During the ceremony, students patiently waited for their names to be called and the opportunity to stand up, wave and be recognized for their accomplishments. All graduates were seated 6 feet apart from each other across the arena while their two guests, who were also socially distancing, cheered them on from the stands.
Both ceremonies lasted three hours and engaged thousands of people celebrating the graduating class — both inside and outside the arena. The livestream for the 9 a.m. ceremony received more than 18,000 views while the 6:30 p.m. ceremony received more than 12,000 as of Saturday evening.
The 9 a.m. ceremony featured graduates from the College of Behavioral and Community Sciences, Muma College of Business, College of Education, Morsani College of Medicine, College of Nursing, Taneja College of Pharmacy and College of Public Health, which featured 1,400 graduates in attendance.
Graduates from the colleges of Arts and Sciences, Engineering, Patel College of Global Sustainability, Marine Science and the Arts, as well as Undergraduate Studies and Graduate Studies, attended the 6:30 p.m. ceremony. Around 1,600 graduates sat on the thousands of white chairs spread across Tropicana Field.
Following the national anthem, President Steven Currall addressed the graduates, emphasizing their resilience and the immensity of their achievement.
“Every graduation ceremony speaker says that the new graduates are special,” Currall said. “This year, that is really true. Our graduates have shown resilience that no other graduating class has shown in living memory.”

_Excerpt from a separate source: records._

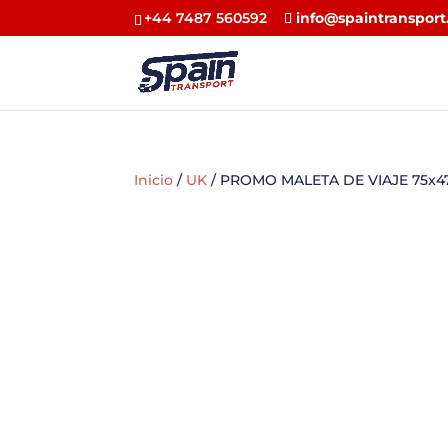
+44 7487 560592
info@spaintransport
Inicio
/
UK
/ PROMO MALETA DE VIAJE 75x47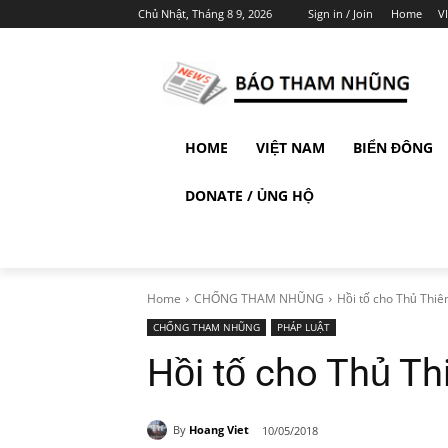
Chủ Nhật, Tháng 8 9, 2026
Sign in / Join
Home
V
HOME
VIỆT NAM
BIỂN ĐÔNG
DONATE / ỦNG HỘ
Home
CHỐNG THAM NHŨNG
Hồi tố cho Thủ Thiê
CHỐNG THAM NHŨNG
PHÁP LUẬT
Hồi tố cho Thủ Th
By
Hoang Viet
10/05/2018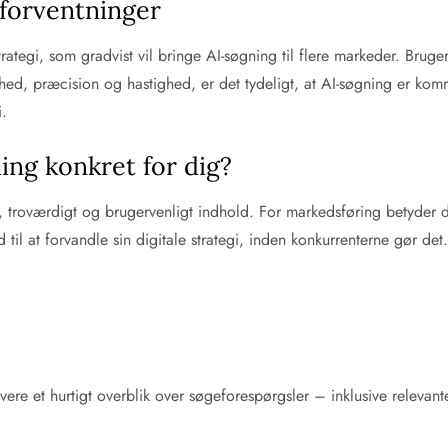
forventninger
rategi, som gradvist vil bringe AI-søgning til flere markeder. Bruge
shed, præcision og hastighed, er det tydeligt, at AI-søgning er kom
i.
ng konkret for dig?
roværdigt og brugervenligt indhold. For markedsføring betyder det 
 til at forvandle sin digitale strategi, inden konkurrenterne gør det
ere et hurtigt overblik over søgeforespørgsler – inklusive relevante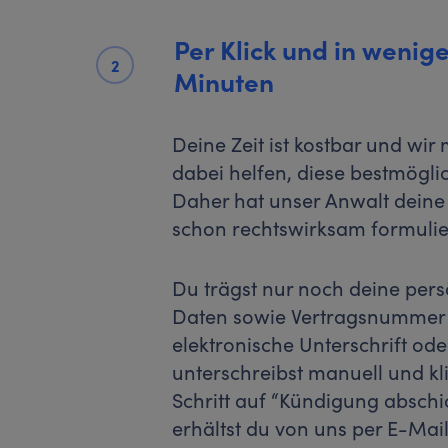
Per Klick und in wenige
2
Minuten
Deine Zeit ist kostbar und wir
dabei helfen, diese bestmögli
Daher hat unser Anwalt dein
schon rechtswirksam formulier
Du trägst nur noch deine pers
Daten sowie Vertragsnummer e
elektronische Unterschrift ode
unterschreibst manuell und kli
Schritt auf “Kündigung absch
erhältst du von uns per E-Mail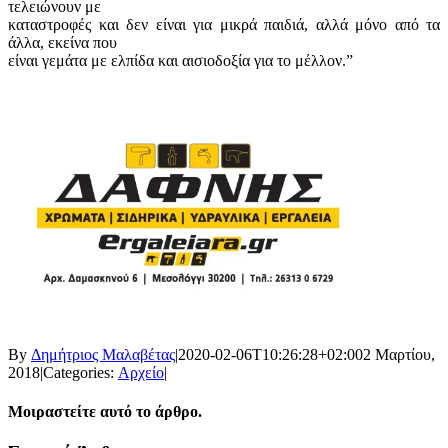
τελειώνουν με
καταστροφές και δεν είναι για μικρά παιδιά, αλλά μόνο από τα
άλλα, εκείνα που
είναι γεμάτα με ελπίδα και αισιοδοξία για το μέλλον.”
By
Δημήτριος Μαλαβέτας
|
2020-02-06T10:26:28+02:00
2 Μαρτίου,
2018
|
Categories:
Αρχείο
|
Μοιραστείτε αυτό το άρθρο.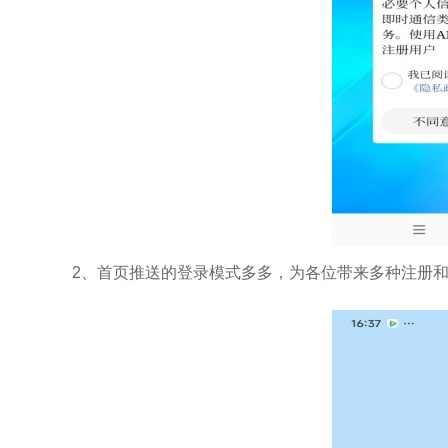
2、首页推送的登录模式多多，为各位带来多种注册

Currall said the academic, athletic and leadership achievements of the class were even more impressive given the obstacles faced due to the pandemic and during the end of the graduates’ college careers.
“Despite historic changes to academic and campus activities, you accomplished amazing results,” he said.

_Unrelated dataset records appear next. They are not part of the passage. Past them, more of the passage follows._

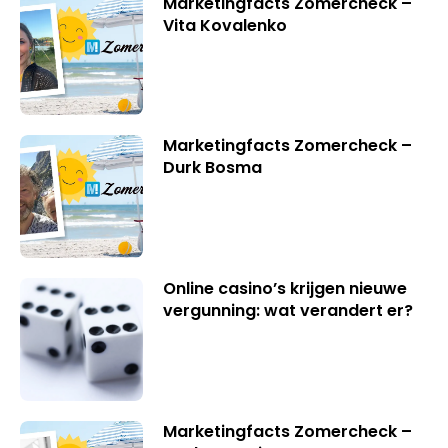
Marketingfacts Zomercheck –
Vita Kovalenko
Marketingfacts Zomercheck –
Durk Bosma
Online casino’s krijgen nieuwe
vergunning: wat verandert er?
Marketingfacts Zomercheck –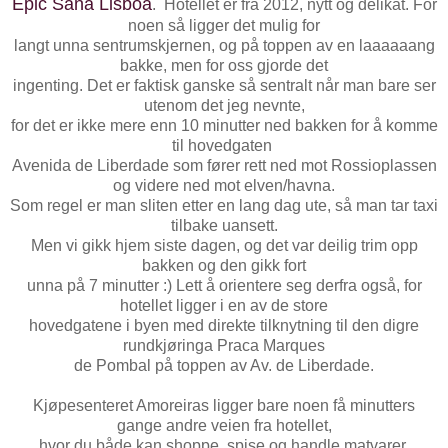
Epic Sana Lisboa
. Hotellet er fra 2012, nytt og delikat. For
noen så ligger det mulig for
langt unna sentrumskjernen, og på toppen av en laaaaaang
bakke, men for oss gjorde det
ingenting. Det er faktisk ganske så sentralt når man bare ser
utenom det jeg nevnte,
for det er ikke mere enn 10 minutter ned bakken for å komme
til hovedgaten
Avenida de Liberdade som fører rett ned mot Rossioplassen
og videre ned mot elven/havna.
Som regel er man sliten etter en lang dag ute, så man tar taxi
tilbake uansett.
Men vi gikk hjem siste dagen, og det var deilig trim opp
bakken og den gikk fort
unna på 7 minutter :) Lett å orientere seg derfra også, for
hotellet ligger i en av de store
hovedgatene i byen med direkte tilknytning til den digre
rundkjøringa Praca Marques
de Pombal på toppen av Av. de Liberdade.
Kjøpesenteret Amoreiras ligger bare noen få minutters
gange andre veien fra hotellet,
hvor du både kan shoppe, spise og handle matvarer.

Even though the students’ paths were laden with obstacles to graduation, Currall said learning to overcome those obstacles was the most significant thing students could take away from their experience at USF.
“As graduates, you emerge strengthened and tempered by your resiliency and your determination to succeed,” he said. “Throughout your time here you have learned tremendous lessons. Among them, and perhaps most important during the past year, is learning to cope with and adapt to change.”
While Currall touched on themes of resilience and triumph, Student Body President Claire Mitchell spoke about taking the time to slow down and enjoy the moment they had worked so many years to achieve.
“In today’s world we live in a society that is so fast-paced that we forget what it’s like to live as though time can slow down. You felt time passing by, at incredible speeds as your journey through college seemed to fly by,” Mitchell said.
“I challenge you, as you sit here today, to soak up this moment. Instead of wishing for time to go by faster, take a moment and forget time. Instead, wish for it to slow down because class of 2021, you have astonished us all with your resilience, and your drive to succeed, even through some of the most difficult circumstances.”
Mitchell said she is certain that she will see great things from the class of 2021, as they leave USF behind and move on to make an impact in their communities.
“You leave behind an impression on this university that will last a lifetime and it’s opened countless new doors to those who follow in your footsteps,” she said. “I know that each and every single one of you has the power to be a change maker in this world.”
The pride of the graduates was tangible as they completed their long journey. As they moved their tassels from the right side of their caps to the left, Currall commended each of them for their achievement.
“You did not choose to graduate during a global pandemic,” he said. “This moment in time has chosen you, and you have risen to the challenge.”